Representing geometric series as sum of binomial coefficients I was learning generating functions, where faced following:

$$(1-x)^{-n}=\sum_{i=0}^\infty\binom{n+i-1}{i}x^i$$

I didn't get how is this arrived. I tried out to prove this to me. But failed.
Using binomial theorem, I can get that 
$$(1-x)^{-n}=\sum_{i=0}^\infty\binom{-n}{i}x^i$$
However I realize that, I am first time facing $-$ve $n$ in $\binom{-n}{i}$ and I dont know how to solve this. I tried but reached to something involving $-$ve factorial.

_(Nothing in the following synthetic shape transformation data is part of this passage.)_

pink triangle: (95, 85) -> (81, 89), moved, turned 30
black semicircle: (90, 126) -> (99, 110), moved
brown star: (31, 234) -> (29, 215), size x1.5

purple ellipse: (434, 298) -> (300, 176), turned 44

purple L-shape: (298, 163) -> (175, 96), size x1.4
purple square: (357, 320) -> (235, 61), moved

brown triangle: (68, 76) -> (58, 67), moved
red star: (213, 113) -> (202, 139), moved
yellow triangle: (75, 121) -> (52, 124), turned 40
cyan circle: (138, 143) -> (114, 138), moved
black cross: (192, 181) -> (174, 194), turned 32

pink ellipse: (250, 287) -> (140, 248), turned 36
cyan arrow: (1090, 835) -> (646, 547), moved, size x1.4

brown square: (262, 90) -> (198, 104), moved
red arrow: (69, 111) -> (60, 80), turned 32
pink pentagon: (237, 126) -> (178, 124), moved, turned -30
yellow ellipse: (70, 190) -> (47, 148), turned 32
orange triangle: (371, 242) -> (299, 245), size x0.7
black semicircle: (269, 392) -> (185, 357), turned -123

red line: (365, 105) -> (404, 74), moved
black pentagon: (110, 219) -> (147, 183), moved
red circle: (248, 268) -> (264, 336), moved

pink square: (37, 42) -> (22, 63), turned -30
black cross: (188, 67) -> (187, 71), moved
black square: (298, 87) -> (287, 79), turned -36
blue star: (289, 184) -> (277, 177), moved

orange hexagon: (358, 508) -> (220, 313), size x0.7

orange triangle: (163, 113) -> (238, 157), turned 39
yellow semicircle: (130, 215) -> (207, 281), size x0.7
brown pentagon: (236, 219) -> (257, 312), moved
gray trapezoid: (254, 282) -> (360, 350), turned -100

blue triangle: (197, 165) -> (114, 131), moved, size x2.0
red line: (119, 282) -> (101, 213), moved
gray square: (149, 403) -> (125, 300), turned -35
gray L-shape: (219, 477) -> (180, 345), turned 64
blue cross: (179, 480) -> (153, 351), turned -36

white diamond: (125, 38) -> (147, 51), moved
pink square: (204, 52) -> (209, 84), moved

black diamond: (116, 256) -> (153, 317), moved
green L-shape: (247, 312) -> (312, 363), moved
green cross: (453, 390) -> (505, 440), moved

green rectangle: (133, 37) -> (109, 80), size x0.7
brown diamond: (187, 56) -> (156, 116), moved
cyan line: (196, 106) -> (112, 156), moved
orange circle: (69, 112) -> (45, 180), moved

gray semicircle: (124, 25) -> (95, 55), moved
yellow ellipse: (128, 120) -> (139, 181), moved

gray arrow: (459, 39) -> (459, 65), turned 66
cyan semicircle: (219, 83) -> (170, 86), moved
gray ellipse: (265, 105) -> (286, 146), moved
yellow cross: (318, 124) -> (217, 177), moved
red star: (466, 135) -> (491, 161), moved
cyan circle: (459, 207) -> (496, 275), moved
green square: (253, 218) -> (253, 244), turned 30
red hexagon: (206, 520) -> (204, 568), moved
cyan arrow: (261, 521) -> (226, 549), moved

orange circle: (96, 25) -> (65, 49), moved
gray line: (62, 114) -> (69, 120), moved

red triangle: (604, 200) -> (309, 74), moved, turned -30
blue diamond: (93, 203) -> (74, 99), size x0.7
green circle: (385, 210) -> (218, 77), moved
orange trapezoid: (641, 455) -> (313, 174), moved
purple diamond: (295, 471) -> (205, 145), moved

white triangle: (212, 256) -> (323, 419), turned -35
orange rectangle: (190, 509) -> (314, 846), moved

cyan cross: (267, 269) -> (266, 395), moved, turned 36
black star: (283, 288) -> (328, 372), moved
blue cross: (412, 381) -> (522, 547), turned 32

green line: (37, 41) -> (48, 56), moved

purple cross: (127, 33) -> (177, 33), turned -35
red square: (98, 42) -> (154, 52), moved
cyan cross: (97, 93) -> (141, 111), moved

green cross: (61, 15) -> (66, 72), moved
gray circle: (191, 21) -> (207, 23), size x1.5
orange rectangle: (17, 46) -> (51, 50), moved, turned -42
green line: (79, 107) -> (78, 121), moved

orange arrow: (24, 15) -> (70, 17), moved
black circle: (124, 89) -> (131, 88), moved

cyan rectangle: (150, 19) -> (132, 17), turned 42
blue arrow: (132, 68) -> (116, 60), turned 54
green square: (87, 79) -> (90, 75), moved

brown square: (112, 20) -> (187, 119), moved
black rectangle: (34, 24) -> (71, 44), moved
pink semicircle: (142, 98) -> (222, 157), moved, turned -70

Googling revealed that $(-n)!$ is somewhat undefined. Wolfram says $(-4)!$ is complex infinity. I also came across this thread which solves 
$$\binom{-4}{3}=\frac{(-4)_3}{3!}$$
I didnt get how this equality is arrived. 
Overall I am lost.
 A: There are several ways to derive the result; I’ll start with the one using the binomial theorem. What you have isn’t quite right: the $x$ term in $1-x$ is negative, so it should be
$$(1-x)^{-n}=\sum_{k\ge 0}\binom{-n}k(-x)^k=\sum_{k\ge 0}\binom{-n}k(-1)^kx^k\;.$$
For $\binom{-n}k$ you need to know the full definition of the binomial coefficient: for all real $x$ and non-negative integers $k$ we define
$$\binom{x}k=\frac{x^{\underline k}}{k!}=\frac{x(x-1)(x-2)\ldots(x-k+1)}{k!}\;;$$
you can check that this agrees with the more familiar definition when $x$ is a non-negative integer. Now we have
$$\begin{align*}
\binom{-n}k&=\frac{(-n)^{\underline k}}{k!}\\
&=\frac{(-n)(-n-1)(-n-2)\ldots(-n-k+1)}{k!}\\
&=(-1)^k\cdot\frac{n(n+1)(n+2)\ldots(n+k-1)}{k!}\\
&=(-1)^k\cdot\frac{(n+k-1)!}{k!(n-1)!}\\
&=(-1)^k\binom{n+k-1}k\;,
\end{align*}$$
so that
$$(1-x)^{-n}=\sum_{k\ge 0}(-1)^k\binom{n+k-1}k(-1)^kx^k=\sum_{k\ge 0}\binom{n+k-1}kx^k\;,$$
since $(-1)^k(-1)^k=(-1)^{2k}=1$.

Another way is to start from the geometric series
$$\frac1{1-x}=\sum_{k\ge 0}x^k\tag{1}$$
and differentiate repeatedly. If I differentiate $(1-x)^{-1}$ with respect $x$ repeatedly, I get $(1-x)^{-2}$, $2(1-x)^{-3}$, $6(1-x)^{-4}$, $24(1-x)^{-5}$, and in general I have
$$\frac{d^n}{dx^n}(1-x)^{-1}=\frac{n!}{(1-x)^{n+1}}\;;$$
this is easy to prove by induction on $n$.
Differentiating the righthand side of $(1)$ $n$ times with respect to $x$, I get
$$\sum_{k\ge 0}k(k-1)(k-2)\ldots(k-n+1)x^{n-k}\;.$$
Setting $\ell=k-n$, so that $k=\ell+n$, I can rewrite this as
$$\sum_{\ell\ge 0}(\ell+n)(\ell+n-1)\ldots(\ell+1)x^\ell=\sum_{\ell\ge 0}\frac{(\ell+n)!}{\ell!}x^\ell\;.$$
Putting the two pieces together, we see that
$$\frac{n!}{(1-x)^{n+1}}=\sum_{\ell\ge 0}\frac{(\ell+n)!}{\ell!}x^\ell\;,$$
or, after dividing by $n!$,
$$\frac1{(1-x)^{n+1}}=\sum_{\ell\ge 0}\binom{\ell+n}\ell x^\ell\;.$$
Now just replace $n$ by $n-1$ throughout to get
$$(1-x)^{-n}=\sum_{\ell\ge 0}\binom{\ell+n-1}\ell x^\ell\;,$$
as desired.
A: This is a comment
on Brian M. Scott's excellent answer.
I like to write
binomial coefficients
and similar products
directly in terms
of the product notation
and doing my manipulations
without any "..."s.
For example,
$\begin{array}\\
\text{Since}\\
\binom{n}{m}
&=\frac{\prod_{k=0}^{m-1}(n-k)}{m!}\\
\text{we have}\\
\binom{-n}{m}
&=\frac{\prod_{k=0}^{m-1}(-n-k)}{m!}\\
&=\frac{(-1)^m\prod_{k=0}^{m-1}(n+k)}{m!}\\
&=(-1)^m\frac{\prod_{k=0}^{m-1}(n+m-1-k)}{m!}
\qquad\text{(reversing the order of the product)}\\
&=(-1)^m\binom{n+m-1}{m}\\
\end{array}
$